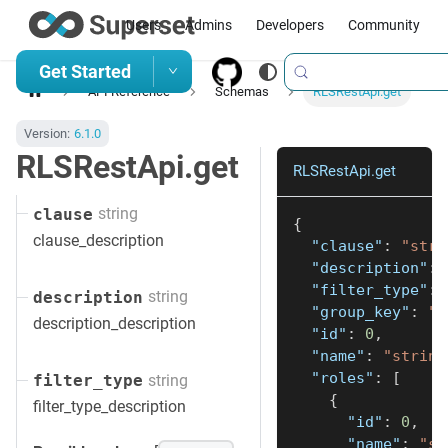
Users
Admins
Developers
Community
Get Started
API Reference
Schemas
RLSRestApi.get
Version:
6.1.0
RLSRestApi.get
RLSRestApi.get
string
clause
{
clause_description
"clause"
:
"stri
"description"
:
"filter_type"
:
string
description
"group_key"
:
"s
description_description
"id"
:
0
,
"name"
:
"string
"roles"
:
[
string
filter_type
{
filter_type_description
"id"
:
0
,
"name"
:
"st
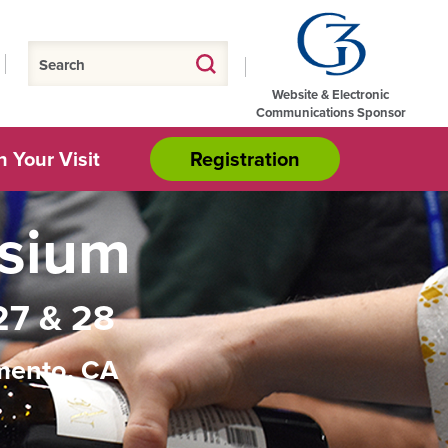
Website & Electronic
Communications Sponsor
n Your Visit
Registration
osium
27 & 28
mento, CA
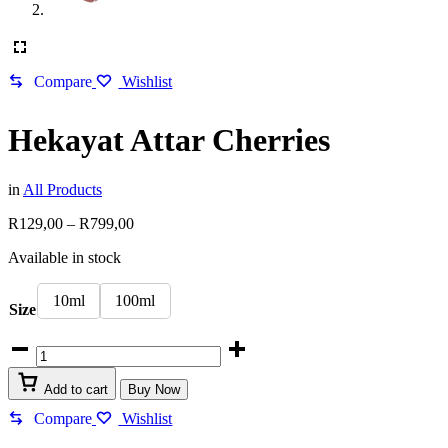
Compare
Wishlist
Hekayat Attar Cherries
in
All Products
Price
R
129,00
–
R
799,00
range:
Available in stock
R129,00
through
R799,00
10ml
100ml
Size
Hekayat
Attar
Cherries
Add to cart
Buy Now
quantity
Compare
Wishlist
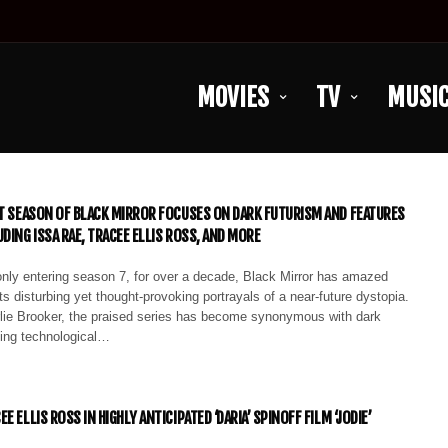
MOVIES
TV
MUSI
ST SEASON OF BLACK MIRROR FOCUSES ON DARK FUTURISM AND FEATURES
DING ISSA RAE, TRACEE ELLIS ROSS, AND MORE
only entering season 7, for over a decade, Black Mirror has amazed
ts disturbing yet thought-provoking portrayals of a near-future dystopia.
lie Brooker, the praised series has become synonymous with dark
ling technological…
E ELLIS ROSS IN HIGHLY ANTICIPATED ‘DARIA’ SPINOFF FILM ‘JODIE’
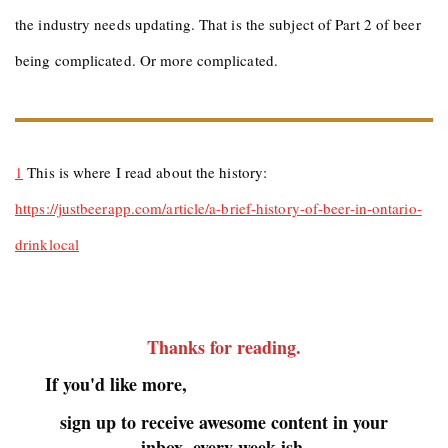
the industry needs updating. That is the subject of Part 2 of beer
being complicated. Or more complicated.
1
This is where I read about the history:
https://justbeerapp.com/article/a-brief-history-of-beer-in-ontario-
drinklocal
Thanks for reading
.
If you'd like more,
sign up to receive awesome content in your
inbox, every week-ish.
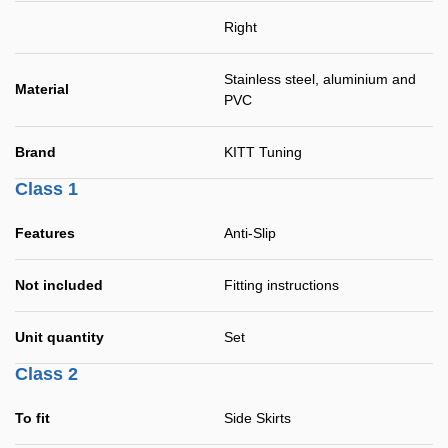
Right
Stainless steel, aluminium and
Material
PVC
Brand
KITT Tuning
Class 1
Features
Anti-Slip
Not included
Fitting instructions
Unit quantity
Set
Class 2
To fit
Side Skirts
──────────
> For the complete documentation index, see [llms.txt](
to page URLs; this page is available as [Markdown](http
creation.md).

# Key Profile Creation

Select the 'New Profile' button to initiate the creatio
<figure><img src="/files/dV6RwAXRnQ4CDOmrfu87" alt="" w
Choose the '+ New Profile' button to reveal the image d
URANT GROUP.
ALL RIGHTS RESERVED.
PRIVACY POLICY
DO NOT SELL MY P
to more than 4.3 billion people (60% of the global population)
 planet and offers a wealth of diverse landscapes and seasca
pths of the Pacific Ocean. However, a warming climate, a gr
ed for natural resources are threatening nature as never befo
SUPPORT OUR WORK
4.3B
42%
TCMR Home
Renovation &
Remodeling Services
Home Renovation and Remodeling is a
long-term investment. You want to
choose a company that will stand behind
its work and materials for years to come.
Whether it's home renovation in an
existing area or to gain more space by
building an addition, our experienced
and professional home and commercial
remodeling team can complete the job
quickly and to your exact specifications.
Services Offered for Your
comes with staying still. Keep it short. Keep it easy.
──────────
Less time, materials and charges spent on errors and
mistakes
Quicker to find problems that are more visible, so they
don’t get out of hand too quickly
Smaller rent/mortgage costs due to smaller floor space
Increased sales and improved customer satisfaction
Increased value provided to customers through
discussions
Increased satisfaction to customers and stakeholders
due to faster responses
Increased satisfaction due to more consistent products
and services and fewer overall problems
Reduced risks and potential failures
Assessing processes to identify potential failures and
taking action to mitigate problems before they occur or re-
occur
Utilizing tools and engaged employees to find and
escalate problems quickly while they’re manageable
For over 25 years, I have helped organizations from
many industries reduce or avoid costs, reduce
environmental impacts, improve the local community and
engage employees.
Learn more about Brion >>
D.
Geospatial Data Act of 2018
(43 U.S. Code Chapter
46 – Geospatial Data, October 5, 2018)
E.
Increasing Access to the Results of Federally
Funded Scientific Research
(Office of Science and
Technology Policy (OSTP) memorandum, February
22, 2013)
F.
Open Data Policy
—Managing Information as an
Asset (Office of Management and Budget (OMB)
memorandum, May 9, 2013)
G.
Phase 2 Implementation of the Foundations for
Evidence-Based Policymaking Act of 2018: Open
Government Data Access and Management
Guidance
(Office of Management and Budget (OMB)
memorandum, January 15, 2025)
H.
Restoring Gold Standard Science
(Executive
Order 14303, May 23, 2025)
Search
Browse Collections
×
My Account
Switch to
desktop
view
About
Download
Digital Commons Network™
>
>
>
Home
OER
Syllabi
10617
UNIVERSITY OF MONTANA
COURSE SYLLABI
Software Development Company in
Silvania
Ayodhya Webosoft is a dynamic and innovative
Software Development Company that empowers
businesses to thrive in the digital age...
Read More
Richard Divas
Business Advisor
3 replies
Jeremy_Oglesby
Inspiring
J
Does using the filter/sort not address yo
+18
──────────
◆ TASK
Lines in the records above that carry the word "potential" are to be located and copied.

◆ YOUR RESPONSE
Reduced risks and potential failures
Assessing processes to identify potential failures and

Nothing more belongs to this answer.